The Mom With $135,000 In Credit Card Debt Who Spends $400 A Month On Starbucks
“I love new clothes. However, I like getting rid of the clothes just as quickly to go buy new ones.”This lady who appeared on Oprah lives the life of a big house in the burbs, new cars, six beautiful kids, and spending way beyond her husband’s $5,000/month salary. Felice drops $400 a month on Starbucks, $240 on tans and manicures, and her children have no health insurance.
“I have six kids and I sell their toys sometimes just because I don’t like them.”
When money runs dry, as it often does, she takes out cash advances. She handles the family finances and hides receipts from her husband underneath a baby blanket in a drawer.
When I do shop, I do kind of get a rush. It makes me feel good… but afterwards, though, I get depressed. I’ll buy something even if I really don’t like it because I have to come out with something.
On page 5 you learn they’re on the brink of being totally financially destroyed with $135,000 in credit card debt, $1,700 a month for three cars, two mortgages at $685,000, and are two weeks behind on their mortgage payment. Before you make Felice out to be the totally baddie, the husband is just as culpable for not asking more questions and making sure the numbers add up. He even says that he would get credit card bills and not know where $10,000 of it came from.Suze Orman’s solution for them? Sell the houses and cars, move to Seattle, and for Mom to get her ass a job. Perhaps at Starbucks, since she likes it so much and they offer health insurance to part-time workers.
Keeping Up with the Joneses [Oprah]
************
I can’t believe this woman. First of all I don’t understand how she could juggle all that debt on $5,000 a month take home pay from her husband’s job. Her debt makes mine look tiny. Before I switched my balances around and lowered my interest rates I sometimes felt like I was just drowning in debt and I really hadn’t charged anything for years. Paying my credit cards, month after month, for stuff that I don’t even remember buying or better yet, have most likely thrown out makes me feel awful. I’ve never even been to a Starbucks and I don’t get any pleasure out of buying clothes, I tend to think about all the money I’m spending and it makes me feel anxious.
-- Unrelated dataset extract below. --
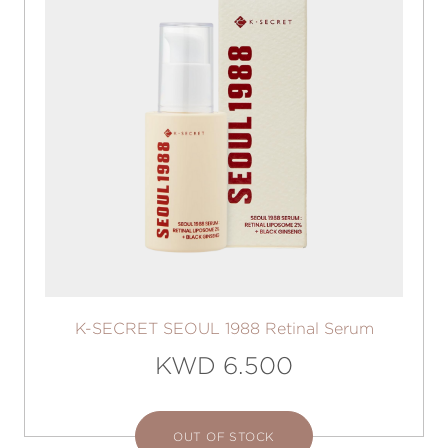
K-SECRET SEOUL 1988 Retinal Serum
KWD 6.500
OUT OF STOCK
I wonder how she does it? I wonder if there is any hope for her? I’m sure if the people in my “real life” knew about the debt we’ve accumulated they’d look at me like I’m looking at this woman. I am really no one to judge her but I really can’t help myself, probably because on some levels I can identify with her. For the sake of her marriage, her children and herself I truly hope she can turn things around and get back on financial track.